Members of the Coalition were more than eager to be a participant in the initiative with the FSA.

“Our voice needs to be heard throughout the state, as well as the other coalitions in each county,” said Cheshire. “It’s a serious issue. Marijuana is a drug. It causes problems. People drink two beers and smoke a joint and they’re over the limit. It’s like a six pack of beer. It messes with your mind.”

If the medical marijuana measure passes, Cheshire said, all a person has to do is have a medical marijuana note in their pocket and they can tell law enforcement they have a license to have it in their possession. It will make it harder for law enforcement to enforce the law, he added, because then they will have to be inspecting certificates from the doctors who are administering the drug.

Cheshire said, “My thought is, if you have chronic ankle pain, you don’t need to be prescribed marijuana. I’ve seen that,” he added. “I stopped a guy out of California on the interstate and he said, “I have chronic ankle pain and my doctor gave me a certificate for medical marijuana. That’s the reason why I take it.” Come to find out, not only did he have a certificate, but he was trafficking seven pounds of high grade marijuana,” Cheshire explained.  

Cheshire said Florida is setting themselves up for an epidemic.

“Anywhere there’s drugs, there’s money and guns and violence,” he said. “It’s all going to be related.”

Cheshire said he can’t speak highly enough of the Sheriffs Association.

“My opinion is if the Sheriffs Association wasn’t in the state of Florida, then there could be all kinds of  crazy laws passed,” said Cheshire. “If it wasn’t for the Sheriffs Association, we wouldn’t be where we’re at today. They support the state, they support the laws, they back the sheriffs, they back each one of us as deputies, and they’re a good team to have on your side.”

Supervisor of Elections Laura Dees said she already has a thick file of signed petitions from Hamilton County residents who are in favor of the medical marijuana measure that will be on November’s ballot.

“If it’s legalized, you’re going to see DUI’s increase, you’re going to see violence increase and deaths,” said Cheshire. “Not only is it going to be marijuana that they’re getting legally, but then they’re going to mix it with K2 Spice, hydrocodone, oxycodone, and other illicit drugs to get that effect.”

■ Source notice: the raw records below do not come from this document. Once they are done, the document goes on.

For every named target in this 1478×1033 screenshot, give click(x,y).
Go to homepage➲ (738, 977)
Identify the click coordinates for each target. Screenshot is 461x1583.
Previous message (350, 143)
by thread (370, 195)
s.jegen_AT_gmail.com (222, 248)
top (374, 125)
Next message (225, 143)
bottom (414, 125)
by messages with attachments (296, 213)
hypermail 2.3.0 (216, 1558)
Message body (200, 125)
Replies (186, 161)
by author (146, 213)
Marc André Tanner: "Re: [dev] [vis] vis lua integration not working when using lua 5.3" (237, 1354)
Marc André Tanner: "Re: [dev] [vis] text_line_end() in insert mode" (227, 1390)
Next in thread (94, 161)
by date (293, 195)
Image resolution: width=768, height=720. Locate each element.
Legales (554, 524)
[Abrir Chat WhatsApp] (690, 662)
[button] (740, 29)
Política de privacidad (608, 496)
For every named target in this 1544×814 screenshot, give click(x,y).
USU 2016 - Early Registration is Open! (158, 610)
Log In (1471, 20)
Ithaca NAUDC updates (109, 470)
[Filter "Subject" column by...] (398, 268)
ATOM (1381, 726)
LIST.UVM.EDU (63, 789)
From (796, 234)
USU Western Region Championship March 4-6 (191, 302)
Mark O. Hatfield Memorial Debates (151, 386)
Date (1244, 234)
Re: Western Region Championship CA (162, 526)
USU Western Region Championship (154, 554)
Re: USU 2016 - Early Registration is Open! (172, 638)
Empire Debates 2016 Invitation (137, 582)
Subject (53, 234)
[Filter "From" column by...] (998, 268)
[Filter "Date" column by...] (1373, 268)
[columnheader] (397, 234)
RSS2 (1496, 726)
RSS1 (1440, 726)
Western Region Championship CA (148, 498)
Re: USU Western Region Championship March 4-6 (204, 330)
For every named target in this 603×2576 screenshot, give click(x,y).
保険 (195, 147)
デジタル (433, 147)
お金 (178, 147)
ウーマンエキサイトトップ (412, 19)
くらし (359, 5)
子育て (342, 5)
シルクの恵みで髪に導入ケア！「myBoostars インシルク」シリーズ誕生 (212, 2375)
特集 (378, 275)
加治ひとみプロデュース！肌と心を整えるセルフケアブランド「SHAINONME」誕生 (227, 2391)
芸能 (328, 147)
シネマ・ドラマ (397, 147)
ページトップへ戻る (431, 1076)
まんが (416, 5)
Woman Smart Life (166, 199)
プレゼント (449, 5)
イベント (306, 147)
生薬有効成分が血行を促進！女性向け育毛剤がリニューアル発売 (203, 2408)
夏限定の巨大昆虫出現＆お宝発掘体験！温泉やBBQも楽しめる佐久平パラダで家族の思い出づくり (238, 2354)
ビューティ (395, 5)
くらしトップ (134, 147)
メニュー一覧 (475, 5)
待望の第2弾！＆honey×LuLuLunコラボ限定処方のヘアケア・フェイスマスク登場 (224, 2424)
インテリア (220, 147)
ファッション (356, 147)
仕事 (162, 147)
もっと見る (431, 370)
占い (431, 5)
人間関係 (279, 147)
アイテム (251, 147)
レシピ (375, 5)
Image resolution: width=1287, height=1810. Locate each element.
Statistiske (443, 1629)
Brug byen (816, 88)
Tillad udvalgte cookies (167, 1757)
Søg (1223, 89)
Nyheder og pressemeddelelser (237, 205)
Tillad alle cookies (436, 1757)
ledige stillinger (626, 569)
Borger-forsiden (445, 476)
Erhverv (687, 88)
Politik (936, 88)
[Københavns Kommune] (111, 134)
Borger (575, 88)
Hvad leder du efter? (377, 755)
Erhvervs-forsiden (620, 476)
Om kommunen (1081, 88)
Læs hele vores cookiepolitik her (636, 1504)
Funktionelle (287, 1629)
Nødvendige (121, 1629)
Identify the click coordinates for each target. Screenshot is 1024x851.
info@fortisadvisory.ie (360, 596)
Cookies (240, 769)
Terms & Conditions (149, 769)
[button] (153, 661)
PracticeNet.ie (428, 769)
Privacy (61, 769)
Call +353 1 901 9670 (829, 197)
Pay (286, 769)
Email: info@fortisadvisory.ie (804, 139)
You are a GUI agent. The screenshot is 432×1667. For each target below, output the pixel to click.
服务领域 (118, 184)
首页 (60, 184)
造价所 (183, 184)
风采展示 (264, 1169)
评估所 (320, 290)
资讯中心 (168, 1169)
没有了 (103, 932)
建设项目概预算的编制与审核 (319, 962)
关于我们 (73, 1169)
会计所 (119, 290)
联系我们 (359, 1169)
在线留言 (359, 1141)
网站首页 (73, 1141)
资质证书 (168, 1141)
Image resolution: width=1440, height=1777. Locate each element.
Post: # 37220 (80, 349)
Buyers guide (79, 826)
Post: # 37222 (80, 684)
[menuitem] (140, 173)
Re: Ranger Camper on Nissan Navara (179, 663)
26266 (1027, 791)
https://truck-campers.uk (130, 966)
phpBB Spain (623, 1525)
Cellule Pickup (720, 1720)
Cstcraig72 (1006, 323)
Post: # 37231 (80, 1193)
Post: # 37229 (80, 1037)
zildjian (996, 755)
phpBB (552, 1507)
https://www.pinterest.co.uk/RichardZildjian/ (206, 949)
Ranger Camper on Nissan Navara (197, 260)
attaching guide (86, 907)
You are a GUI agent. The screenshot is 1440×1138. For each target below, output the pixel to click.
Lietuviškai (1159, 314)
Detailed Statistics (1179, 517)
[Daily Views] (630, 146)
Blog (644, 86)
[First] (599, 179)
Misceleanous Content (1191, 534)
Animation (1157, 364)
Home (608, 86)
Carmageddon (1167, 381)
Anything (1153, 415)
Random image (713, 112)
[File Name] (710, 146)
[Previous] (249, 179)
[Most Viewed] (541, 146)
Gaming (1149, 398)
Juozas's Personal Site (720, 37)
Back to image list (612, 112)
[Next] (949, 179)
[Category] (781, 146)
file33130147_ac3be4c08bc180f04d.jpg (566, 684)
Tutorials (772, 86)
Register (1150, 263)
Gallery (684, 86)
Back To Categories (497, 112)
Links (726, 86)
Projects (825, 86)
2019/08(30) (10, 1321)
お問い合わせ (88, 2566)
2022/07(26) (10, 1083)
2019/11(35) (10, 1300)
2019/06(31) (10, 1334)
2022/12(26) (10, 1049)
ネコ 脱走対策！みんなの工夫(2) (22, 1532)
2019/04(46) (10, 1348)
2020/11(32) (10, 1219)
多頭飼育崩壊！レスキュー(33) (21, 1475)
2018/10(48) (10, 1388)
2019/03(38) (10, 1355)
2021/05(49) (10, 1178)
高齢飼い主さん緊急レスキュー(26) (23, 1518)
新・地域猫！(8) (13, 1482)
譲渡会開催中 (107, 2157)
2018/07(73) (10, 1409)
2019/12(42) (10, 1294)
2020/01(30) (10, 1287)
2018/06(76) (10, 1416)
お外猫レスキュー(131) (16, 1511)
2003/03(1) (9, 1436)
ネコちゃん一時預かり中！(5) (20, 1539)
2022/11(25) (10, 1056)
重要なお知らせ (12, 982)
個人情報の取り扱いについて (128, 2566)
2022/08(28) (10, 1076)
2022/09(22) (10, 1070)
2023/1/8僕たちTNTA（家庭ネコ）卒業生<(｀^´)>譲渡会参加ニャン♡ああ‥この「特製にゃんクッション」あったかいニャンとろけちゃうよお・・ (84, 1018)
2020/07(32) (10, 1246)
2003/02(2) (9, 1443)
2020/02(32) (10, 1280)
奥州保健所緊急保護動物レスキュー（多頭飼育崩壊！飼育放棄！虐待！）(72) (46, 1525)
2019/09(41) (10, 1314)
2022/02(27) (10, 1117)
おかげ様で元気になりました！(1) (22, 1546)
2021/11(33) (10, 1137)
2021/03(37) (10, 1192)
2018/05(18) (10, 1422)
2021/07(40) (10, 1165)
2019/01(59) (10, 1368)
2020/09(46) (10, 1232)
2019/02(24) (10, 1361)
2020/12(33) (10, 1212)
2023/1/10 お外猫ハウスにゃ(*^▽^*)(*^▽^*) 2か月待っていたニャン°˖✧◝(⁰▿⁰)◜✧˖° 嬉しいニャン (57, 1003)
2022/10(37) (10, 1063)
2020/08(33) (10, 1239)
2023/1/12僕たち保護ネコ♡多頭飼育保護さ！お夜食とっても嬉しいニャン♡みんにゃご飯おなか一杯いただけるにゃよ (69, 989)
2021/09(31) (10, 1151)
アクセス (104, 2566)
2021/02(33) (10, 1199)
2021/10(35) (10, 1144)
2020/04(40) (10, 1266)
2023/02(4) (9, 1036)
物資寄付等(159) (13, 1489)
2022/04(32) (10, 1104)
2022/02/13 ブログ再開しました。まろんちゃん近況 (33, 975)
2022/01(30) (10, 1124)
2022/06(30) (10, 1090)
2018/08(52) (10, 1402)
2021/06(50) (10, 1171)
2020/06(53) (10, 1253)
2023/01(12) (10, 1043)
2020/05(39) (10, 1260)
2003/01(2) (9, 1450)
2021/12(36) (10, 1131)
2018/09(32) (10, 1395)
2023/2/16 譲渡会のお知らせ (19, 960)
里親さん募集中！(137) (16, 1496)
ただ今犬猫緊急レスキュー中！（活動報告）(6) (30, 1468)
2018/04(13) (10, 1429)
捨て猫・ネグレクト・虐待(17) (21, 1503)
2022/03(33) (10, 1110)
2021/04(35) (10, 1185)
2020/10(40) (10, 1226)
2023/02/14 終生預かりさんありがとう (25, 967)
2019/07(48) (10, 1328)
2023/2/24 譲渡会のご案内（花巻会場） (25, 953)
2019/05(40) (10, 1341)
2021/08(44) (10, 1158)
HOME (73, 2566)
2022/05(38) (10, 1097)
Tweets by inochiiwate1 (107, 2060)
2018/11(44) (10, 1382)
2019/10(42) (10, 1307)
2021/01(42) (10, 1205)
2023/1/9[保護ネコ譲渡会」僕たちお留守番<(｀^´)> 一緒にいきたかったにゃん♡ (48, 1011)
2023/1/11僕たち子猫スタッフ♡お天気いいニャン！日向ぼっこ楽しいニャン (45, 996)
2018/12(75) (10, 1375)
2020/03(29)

“Then we’re going to have the stores that sell this marijuana getting robbed,” said White Springs Police Officer Jason Golub.

“It’s something to think about and I think we need to voice our opinion on it,” said Cheshire. “In California they have vending machines set up. You go down to your dispensary on the corner with cameras all over them and you swipe a card that reads your information. Then you swipe a debit card for payment. It’s like an ATM.”